▶ [EXERCISE REQUIREMENTS]
Take the lines below beginning at the line that has "y. We will work" and stopping after the line that has "e jobs across", and print them exactly as they are, with no other lines.

==== DATA LISTING

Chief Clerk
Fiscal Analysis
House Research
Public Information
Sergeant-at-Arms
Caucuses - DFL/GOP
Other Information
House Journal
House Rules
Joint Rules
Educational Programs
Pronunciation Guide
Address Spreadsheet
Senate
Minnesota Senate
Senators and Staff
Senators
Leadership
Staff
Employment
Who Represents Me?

========
==== DATA LISTING

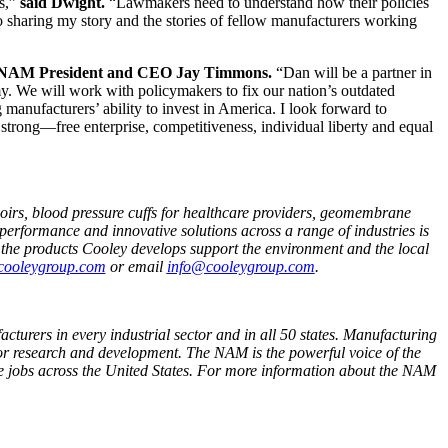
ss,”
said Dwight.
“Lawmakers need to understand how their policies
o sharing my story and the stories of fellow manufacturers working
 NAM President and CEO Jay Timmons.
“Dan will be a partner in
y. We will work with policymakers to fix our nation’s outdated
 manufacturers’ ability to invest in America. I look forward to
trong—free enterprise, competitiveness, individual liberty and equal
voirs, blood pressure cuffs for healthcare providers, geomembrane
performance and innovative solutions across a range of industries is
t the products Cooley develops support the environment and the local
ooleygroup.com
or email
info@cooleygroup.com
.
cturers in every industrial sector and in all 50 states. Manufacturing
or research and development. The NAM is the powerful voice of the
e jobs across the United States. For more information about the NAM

========

▶ [SOLVED PROBLEM]
y. We will work with policymakers to fix our nation’s outdated
 manufacturers’ ability to invest in America. I look forward to
trong—free enterprise, competitiveness, individual liberty and equal
voirs, blood pressure cuffs for healthcare providers, geomembrane
performance and innovative solutions across a range of industries is
t the products Cooley develops support the environment and the local
ooleygroup.com
or email
info@cooleygroup.com
.
cturers in every industrial sector and in all 50 states. Manufacturing
or research and development. The NAM is the powerful voice of the
e jobs across the United States. For more information about the NAM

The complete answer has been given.